The CI pipeline consists of a single test stage that runs a linter, checks unit tests and makes sure a build doesn't fail. You might consider splitting those tasks into multiple jobs and/or stages. However, while lint, test and build can be run in parallel, the CI setup time may lead to an overall slower pipeline execution.

The node_modules and the yarn cache are stored between jobs. Notice that I'm passing the yarn cache folder directly to the install command (instead of using yarn config set cache-folder .yarn) because of an open yarn defect.

Multirepo configuration

A basic multirepo has the following structure:

├─ 📁 client
|  ├─ 📁 src
|  └─ 📄 package.json
├─ 📁 server
|  ├─ 📁 src
|  └─ 📄 package.json
└─ 📄 .gitlab-ci.yml

We still have only a single .gitlab-ci.yml file in the project root, but all sources are split into multiple directories.

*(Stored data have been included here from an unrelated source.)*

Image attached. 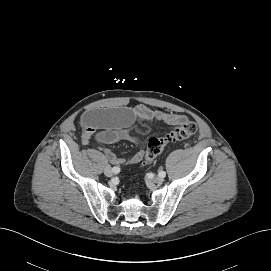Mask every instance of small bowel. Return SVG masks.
Wrapping results in <instances>:
<instances>
[{
    "instance_id": "obj_1",
    "label": "small bowel",
    "mask_w": 271,
    "mask_h": 271,
    "mask_svg": "<svg viewBox=\"0 0 271 271\" xmlns=\"http://www.w3.org/2000/svg\"><path fill=\"white\" fill-rule=\"evenodd\" d=\"M155 120L169 125H178L186 120L181 114L153 110L145 105L116 109H101L85 112L81 117L83 129L81 141L84 145L90 144L93 139L101 143H115L121 140L135 142L129 129L136 121ZM109 160L118 165H132L144 157L143 150L135 153L130 159L119 158L111 150L106 151Z\"/></svg>"
}]
</instances>
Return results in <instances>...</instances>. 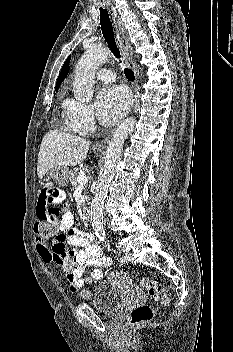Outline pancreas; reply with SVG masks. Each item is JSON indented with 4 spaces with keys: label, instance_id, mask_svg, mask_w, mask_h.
<instances>
[{
    "label": "pancreas",
    "instance_id": "pancreas-1",
    "mask_svg": "<svg viewBox=\"0 0 233 352\" xmlns=\"http://www.w3.org/2000/svg\"><path fill=\"white\" fill-rule=\"evenodd\" d=\"M79 175V169L74 168L73 170L69 171V179L73 185L74 188L78 186V181H77V176ZM86 200H88V196H84Z\"/></svg>",
    "mask_w": 233,
    "mask_h": 352
}]
</instances>
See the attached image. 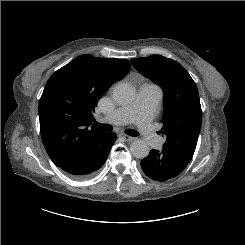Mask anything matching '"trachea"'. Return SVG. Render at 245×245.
I'll return each mask as SVG.
<instances>
[{"mask_svg":"<svg viewBox=\"0 0 245 245\" xmlns=\"http://www.w3.org/2000/svg\"><path fill=\"white\" fill-rule=\"evenodd\" d=\"M94 124L96 126H98L100 129L105 130V131H111L113 129L112 126H110L108 124H100L96 121L94 122ZM125 133L130 135V136H138L139 135V133L135 130H125Z\"/></svg>","mask_w":245,"mask_h":245,"instance_id":"1","label":"trachea"}]
</instances>
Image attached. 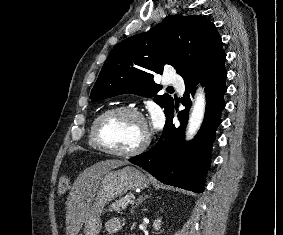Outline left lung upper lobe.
<instances>
[{
	"label": "left lung upper lobe",
	"mask_w": 283,
	"mask_h": 235,
	"mask_svg": "<svg viewBox=\"0 0 283 235\" xmlns=\"http://www.w3.org/2000/svg\"><path fill=\"white\" fill-rule=\"evenodd\" d=\"M225 59L221 37L213 23L201 15H170L149 31L129 37L113 48L90 99L96 102L125 93L154 97L168 117L174 101L168 94L156 95L161 86L154 82V74H162L164 65L169 64L187 81Z\"/></svg>",
	"instance_id": "obj_1"
}]
</instances>
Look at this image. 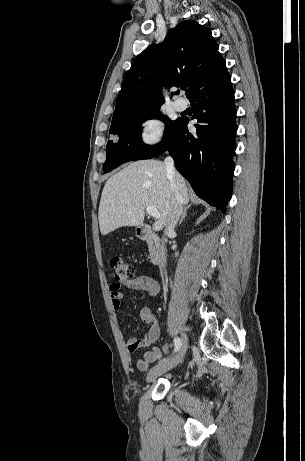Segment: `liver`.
Instances as JSON below:
<instances>
[{
	"label": "liver",
	"mask_w": 305,
	"mask_h": 461,
	"mask_svg": "<svg viewBox=\"0 0 305 461\" xmlns=\"http://www.w3.org/2000/svg\"><path fill=\"white\" fill-rule=\"evenodd\" d=\"M176 182L183 204H188L187 187L178 173ZM173 196L163 162L143 160L129 164L105 183L98 212L101 234L107 235L123 226L142 225L147 206L155 207L161 215L153 224V230H162Z\"/></svg>",
	"instance_id": "liver-1"
}]
</instances>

To run the CI for both modules, we'll create two independent jobs:

image: node:10

stages:
  - test

client:
  stage: test
  before_script:
    - cd client
    - yarn install --pure-lockfile --prefer-offline --cache-folder .yarn
  script:
    - yarn test
    - yarn build
  cache:
    key: client
    paths:
      - client/.yarn
      - client/node_modules/

server:
  stage: test
  before_script:
    - cd server
    - yarn install --pure-lockfile --prefer-offline --cache-folder .yarn
  script:
    - yarn test
    - yarn build
  cache:
    key: server
    paths:
      - server/.yarn
      - server/node_modules/

Some things to consider:

  • All paths are relative to the project root, not the subfolder.
  • Before every job we have to cd into the corresponding subdirectory.
  • Every job defines a custom cache by using different key values.

Improving maintainability

The config file works fine, but there's room for improvement:

  1. Remove code duplicates with extend and variables.
  2. Split config into multiple files with include.
  3. Run every module with different node versions to ensure compatibility. I'm using dedicated jobs per node version, but as of GitLab 13.3, a job matrix is supported natively.
  • .gitlab-ci.yml:
stages:
  - test

.job:
  image: node:10
  stage: test
  before_script:
    - cd $DIR
    - yarn install --pure-lockfile --prefer-offline --cache-folder .yarn
  script:
    - yarn test
    - yarn build
  cache:
    key: $DIR
    paths:
      - $DIR/.yarn
      - $DIR/node_modules/

include:
  - local: "/client/.gitlab-ci.yml"
  - local: "/server/.gitlab-ci.yml"
  • client/.gitlab-ci.yml:
client-node-10:
  image: node:10
  variables:
    DIR: client
  extends: .job

client-node-12:
  image: node:12
  variables:
    DIR: client
  extends: .job
  • server/.gitlab-ci.yml:
server-node-10:
  image: node:10
  variables:
    DIR: server
  extends: .job

server-node-12:
  image: node:12
  variables:
    DIR: server
  extends: .job

Keep in mind that the configuration is always relative to project root, even if it's defined in a subfolder.

Conclusion

After running the pipeline, we'll see 4 different jobs:

GitLab CI Pipeline with 4 jobs

In the end, there's nothing special about a monorepo when using GitLab CI, except for executing all commands from subdirectories instead of the project root.

For the full code and demo, see this GitLab repository.